Influence of sVP40 pocket mutants on reporter gene activity, budding, and homo-oligomerization. (A) Influence on an MG assay: HEK293 cells were transfected with pCAGGS sVP40 WT or mutants along with the minigenome assay components. Cells were lysed 48 h p.t., and reporter gene activity was measured and normalized to the sample without VP40 (set to 100%). For the negative control, no polymerase L was added to the transfection mix. (B, C) The effect of sVP40 pocket mutants on VP40 release: cells were transfected with pCAGGS GP and sVP40 WT or mutants. Supernatants were collected, and cells lysed 24 h p.t. and Western blot analyses of cellular and released VP40 were performed using rabbit α-sVP40 and mouse α-tubulin as primary antibodies and donkey α-mouse and goat α-rabbit IRDye 680 as secondary antibodies.

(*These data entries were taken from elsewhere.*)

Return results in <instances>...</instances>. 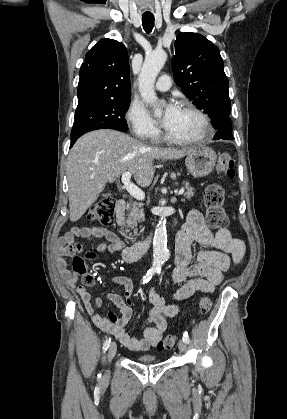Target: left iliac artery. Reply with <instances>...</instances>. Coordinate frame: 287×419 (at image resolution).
Wrapping results in <instances>:
<instances>
[{"mask_svg":"<svg viewBox=\"0 0 287 419\" xmlns=\"http://www.w3.org/2000/svg\"><path fill=\"white\" fill-rule=\"evenodd\" d=\"M158 273H160V271H158ZM186 343H189V336L187 332H184L183 334V338H182Z\"/></svg>","mask_w":287,"mask_h":419,"instance_id":"44dca946","label":"left iliac artery"}]
</instances>
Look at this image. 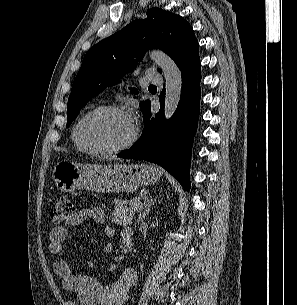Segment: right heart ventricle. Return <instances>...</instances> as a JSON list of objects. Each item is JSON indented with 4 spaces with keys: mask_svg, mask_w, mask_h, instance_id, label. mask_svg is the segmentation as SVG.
Listing matches in <instances>:
<instances>
[{
    "mask_svg": "<svg viewBox=\"0 0 297 305\" xmlns=\"http://www.w3.org/2000/svg\"><path fill=\"white\" fill-rule=\"evenodd\" d=\"M73 140H74V143H75L76 148H77L78 150H80V151H84V150H82V149L80 148V146L77 144L76 139H75L74 132H73ZM84 152H85V151H84Z\"/></svg>",
    "mask_w": 297,
    "mask_h": 305,
    "instance_id": "obj_1",
    "label": "right heart ventricle"
}]
</instances>
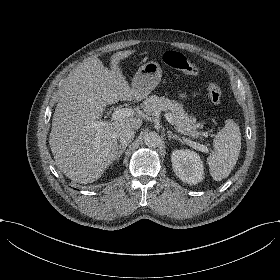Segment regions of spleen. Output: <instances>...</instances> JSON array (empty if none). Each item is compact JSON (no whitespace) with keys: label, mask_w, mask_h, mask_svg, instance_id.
<instances>
[{"label":"spleen","mask_w":280,"mask_h":280,"mask_svg":"<svg viewBox=\"0 0 280 280\" xmlns=\"http://www.w3.org/2000/svg\"><path fill=\"white\" fill-rule=\"evenodd\" d=\"M216 153L208 158L215 180L226 178L233 170L241 150V132L237 120H228L214 139Z\"/></svg>","instance_id":"obj_1"}]
</instances>
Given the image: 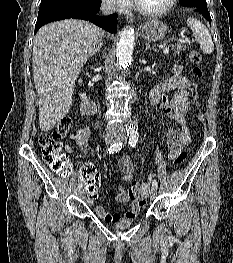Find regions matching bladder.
<instances>
[{
    "label": "bladder",
    "instance_id": "1",
    "mask_svg": "<svg viewBox=\"0 0 233 263\" xmlns=\"http://www.w3.org/2000/svg\"><path fill=\"white\" fill-rule=\"evenodd\" d=\"M134 217L123 218L117 222H114L112 228L115 230H122L130 227L134 223Z\"/></svg>",
    "mask_w": 233,
    "mask_h": 263
}]
</instances>
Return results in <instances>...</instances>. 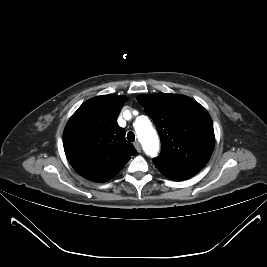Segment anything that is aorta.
Wrapping results in <instances>:
<instances>
[{
    "label": "aorta",
    "mask_w": 267,
    "mask_h": 267,
    "mask_svg": "<svg viewBox=\"0 0 267 267\" xmlns=\"http://www.w3.org/2000/svg\"><path fill=\"white\" fill-rule=\"evenodd\" d=\"M133 126L145 153L151 157L156 156L159 150V140L148 117H137Z\"/></svg>",
    "instance_id": "aorta-1"
}]
</instances>
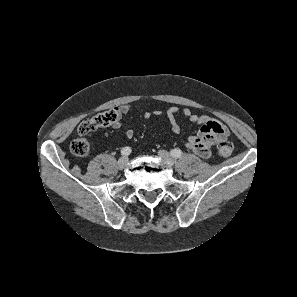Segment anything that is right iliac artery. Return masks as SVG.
<instances>
[{"label": "right iliac artery", "mask_w": 297, "mask_h": 297, "mask_svg": "<svg viewBox=\"0 0 297 297\" xmlns=\"http://www.w3.org/2000/svg\"><path fill=\"white\" fill-rule=\"evenodd\" d=\"M130 153H131V148L130 147H124L121 150V154L123 156H128V155H130Z\"/></svg>", "instance_id": "obj_1"}]
</instances>
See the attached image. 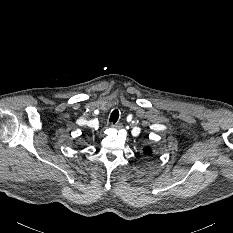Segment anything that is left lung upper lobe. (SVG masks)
<instances>
[{
	"instance_id": "left-lung-upper-lobe-1",
	"label": "left lung upper lobe",
	"mask_w": 233,
	"mask_h": 233,
	"mask_svg": "<svg viewBox=\"0 0 233 233\" xmlns=\"http://www.w3.org/2000/svg\"><path fill=\"white\" fill-rule=\"evenodd\" d=\"M144 153H145L146 155H150V154L152 153L150 147H146L145 150H144Z\"/></svg>"
}]
</instances>
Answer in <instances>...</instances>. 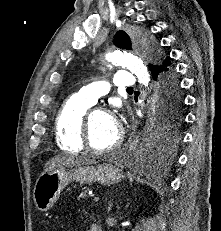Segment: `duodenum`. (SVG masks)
<instances>
[{
    "instance_id": "obj_1",
    "label": "duodenum",
    "mask_w": 221,
    "mask_h": 231,
    "mask_svg": "<svg viewBox=\"0 0 221 231\" xmlns=\"http://www.w3.org/2000/svg\"><path fill=\"white\" fill-rule=\"evenodd\" d=\"M90 231H103L101 226H99L98 224H93L90 228Z\"/></svg>"
}]
</instances>
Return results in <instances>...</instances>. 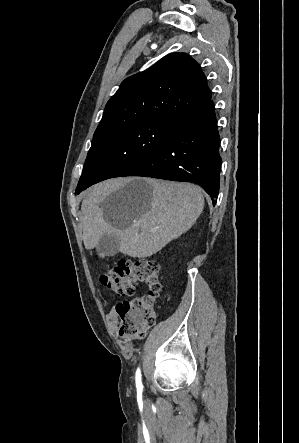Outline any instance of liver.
Segmentation results:
<instances>
[{"label":"liver","instance_id":"6515ba94","mask_svg":"<svg viewBox=\"0 0 299 443\" xmlns=\"http://www.w3.org/2000/svg\"><path fill=\"white\" fill-rule=\"evenodd\" d=\"M203 207L201 189L193 184L152 178L106 180L84 193V246L91 250L104 234H112L120 238L122 254L150 257L187 232Z\"/></svg>","mask_w":299,"mask_h":443}]
</instances>
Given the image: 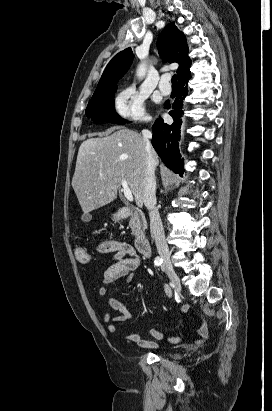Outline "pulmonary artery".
<instances>
[{
    "instance_id": "1",
    "label": "pulmonary artery",
    "mask_w": 272,
    "mask_h": 411,
    "mask_svg": "<svg viewBox=\"0 0 272 411\" xmlns=\"http://www.w3.org/2000/svg\"><path fill=\"white\" fill-rule=\"evenodd\" d=\"M169 74H163L159 83V89L164 95H168L171 92V85L169 84Z\"/></svg>"
}]
</instances>
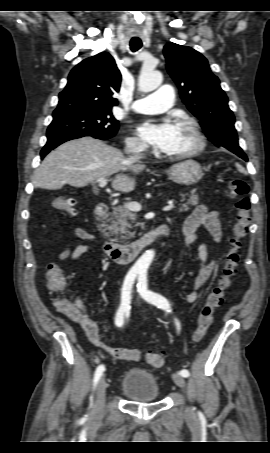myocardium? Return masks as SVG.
Returning a JSON list of instances; mask_svg holds the SVG:
<instances>
[{
  "label": "myocardium",
  "mask_w": 270,
  "mask_h": 453,
  "mask_svg": "<svg viewBox=\"0 0 270 453\" xmlns=\"http://www.w3.org/2000/svg\"><path fill=\"white\" fill-rule=\"evenodd\" d=\"M177 123L180 125L187 126L190 129L195 139V145L193 148L189 150L175 154L164 153L163 156L167 159L179 160L192 158L200 154L205 149L206 139L202 133L199 124L190 117H181L177 120Z\"/></svg>",
  "instance_id": "obj_1"
}]
</instances>
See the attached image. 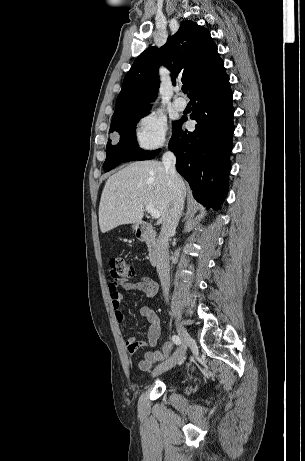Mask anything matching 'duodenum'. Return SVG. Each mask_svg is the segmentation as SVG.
Returning a JSON list of instances; mask_svg holds the SVG:
<instances>
[{
	"label": "duodenum",
	"instance_id": "410a0bca",
	"mask_svg": "<svg viewBox=\"0 0 305 461\" xmlns=\"http://www.w3.org/2000/svg\"><path fill=\"white\" fill-rule=\"evenodd\" d=\"M137 237L149 247V264L151 266L157 265L159 263L158 240L152 226L147 222L140 223L137 226Z\"/></svg>",
	"mask_w": 305,
	"mask_h": 461
}]
</instances>
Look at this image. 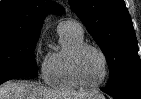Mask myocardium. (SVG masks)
<instances>
[{
  "instance_id": "myocardium-1",
  "label": "myocardium",
  "mask_w": 141,
  "mask_h": 99,
  "mask_svg": "<svg viewBox=\"0 0 141 99\" xmlns=\"http://www.w3.org/2000/svg\"><path fill=\"white\" fill-rule=\"evenodd\" d=\"M87 49H93L96 52H98L104 62V75L99 82L94 83V84H89L85 82L80 72V66H79L80 58L82 54L84 53V51H86ZM71 68H72V74L76 82L81 87L88 88V89H96L102 86L108 79L109 73H110L109 60H108L106 53L99 46L91 44V43H82L75 48L71 56Z\"/></svg>"
}]
</instances>
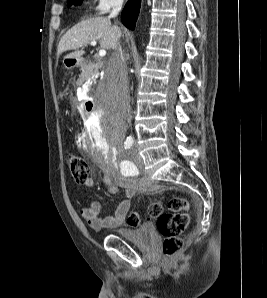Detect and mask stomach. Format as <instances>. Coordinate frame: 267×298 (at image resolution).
Instances as JSON below:
<instances>
[{"label":"stomach","mask_w":267,"mask_h":298,"mask_svg":"<svg viewBox=\"0 0 267 298\" xmlns=\"http://www.w3.org/2000/svg\"><path fill=\"white\" fill-rule=\"evenodd\" d=\"M79 59H75V63H74V66H76V65H79Z\"/></svg>","instance_id":"0dacf381"}]
</instances>
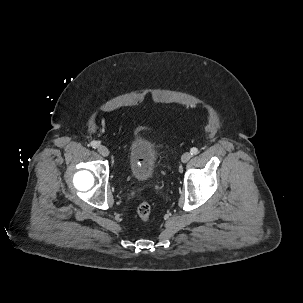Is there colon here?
Masks as SVG:
<instances>
[{
	"instance_id": "1",
	"label": "colon",
	"mask_w": 303,
	"mask_h": 303,
	"mask_svg": "<svg viewBox=\"0 0 303 303\" xmlns=\"http://www.w3.org/2000/svg\"><path fill=\"white\" fill-rule=\"evenodd\" d=\"M137 214L143 222H151V206L147 201L140 203L137 207Z\"/></svg>"
}]
</instances>
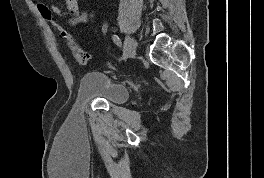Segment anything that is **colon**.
Wrapping results in <instances>:
<instances>
[{"label":"colon","instance_id":"5ec220e1","mask_svg":"<svg viewBox=\"0 0 264 178\" xmlns=\"http://www.w3.org/2000/svg\"><path fill=\"white\" fill-rule=\"evenodd\" d=\"M37 9L40 15L46 20L49 25L54 28L60 36L66 40L69 50L73 57L80 65H86L91 60V54L81 49L73 40L71 34L56 20L52 11L42 2L37 3Z\"/></svg>","mask_w":264,"mask_h":178}]
</instances>
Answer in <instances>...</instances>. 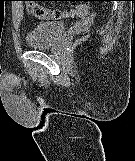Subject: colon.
I'll list each match as a JSON object with an SVG mask.
<instances>
[{
	"mask_svg": "<svg viewBox=\"0 0 135 161\" xmlns=\"http://www.w3.org/2000/svg\"><path fill=\"white\" fill-rule=\"evenodd\" d=\"M30 13L40 19H61L74 16H84L89 13L85 5H77L69 10L49 9L37 4L34 1L26 0Z\"/></svg>",
	"mask_w": 135,
	"mask_h": 161,
	"instance_id": "1",
	"label": "colon"
}]
</instances>
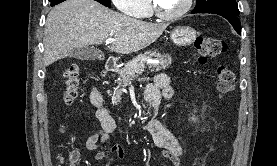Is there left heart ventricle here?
Segmentation results:
<instances>
[{
    "mask_svg": "<svg viewBox=\"0 0 277 166\" xmlns=\"http://www.w3.org/2000/svg\"><path fill=\"white\" fill-rule=\"evenodd\" d=\"M160 9L166 14H173L179 11L186 0H156Z\"/></svg>",
    "mask_w": 277,
    "mask_h": 166,
    "instance_id": "1",
    "label": "left heart ventricle"
}]
</instances>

Quantification of VLPs: released sVP40 was normalized to the amount of sVP40 in lysates, and sVP40 WT was set to 100%. VP40 typically exhibits two major bands, both of which were used for quantification. (D) Influence of different arginine substitutions on reporter gene activity. (E) The effect of arginine substitutions on VP40 release. (F) Size-exclusion chromatography of sVP40 WT and pocket mutants. (G) Area under the curve (AUC) of the different VP40 oligomers: size-exclusion chromatography and calculation of the AUC of the dimeric and octameric peaks and determination of the octameric percentage of total VP40 AUC. Bars indicate the mean ± SD of three independent experiments, and asterisks indicate statistical significance as follows: *P < 0.05, **P < 0.005, ***P < 0.0005, and ****P < 0.00005 compared to sVP40 WT.

Figure 4

Workflow for the analysis of crystallographic data. (A) Promising data sets were refined using Phenix and Coot until the final model was generated. (B) Interesting data sets were identified by using both the refinement pipeline by Schiebel et al. as well as dimple and PanDDA.